ACTION ITEM:
Exclude the pictures and transcribe the rest of the data below exactly.

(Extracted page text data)
· · · ·

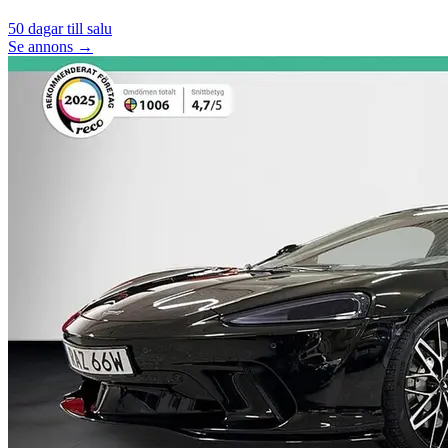
50
dagar till salu
Se annons →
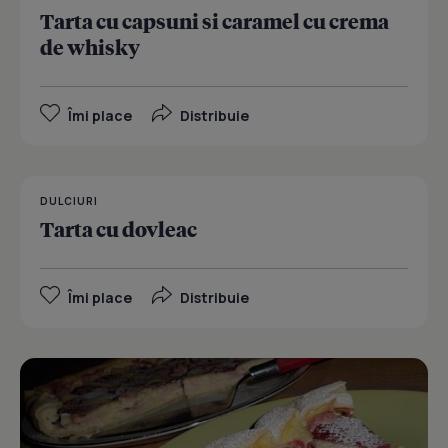
Tarta cu capsuni si caramel cu crema
de whisky
Îmi place
Distribuie
DULCIURI
Tarta cu dovleac
Îmi place
Distribuie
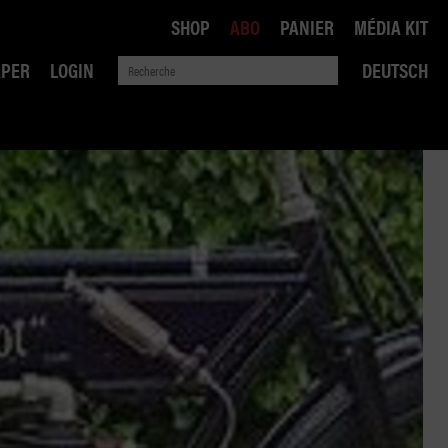
SHOP
ABO
PANIER
MÉDIA KIT
APER
LOGIN
DEUTSCH
QUE
ANSPORTS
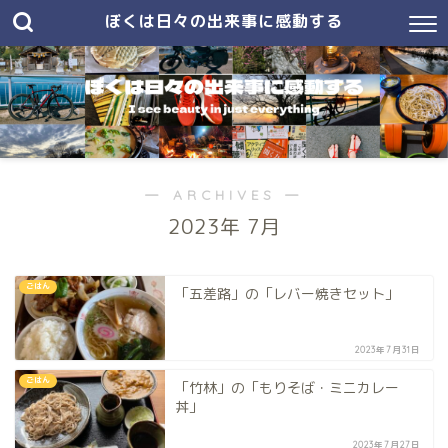
ぼくは日々の出来事に感動する
― ARCHIVES ―
2023年 7月
ごはん
「五差路」の「レバー焼きセット」
2023年7月31日
ごはん
「竹林」の「もりそば・ミニカレー
丼」
2023年7月27日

· · · ·

OUTPUT:
50
dagar till salu
Se annons →
Tarta cu capsuni si caramel cu crema
de whisky
Îmi place
Distribuie
DULCIURI
Tarta cu dovleac
Îmi place
Distribuie
SHOP
ABO
PANIER
MÉDIA KIT
APER
LOGIN
DEUTSCH
QUE
ANSPORTS
ぼくは日々の出来事に感動する
― ARCHIVES ―
2023年 7月
ごはん
「五差路」の「レバー焼きセット」
2023年7月31日
ごはん
「竹林」の「もりそば・ミニカレー
丼」
2023年7月27日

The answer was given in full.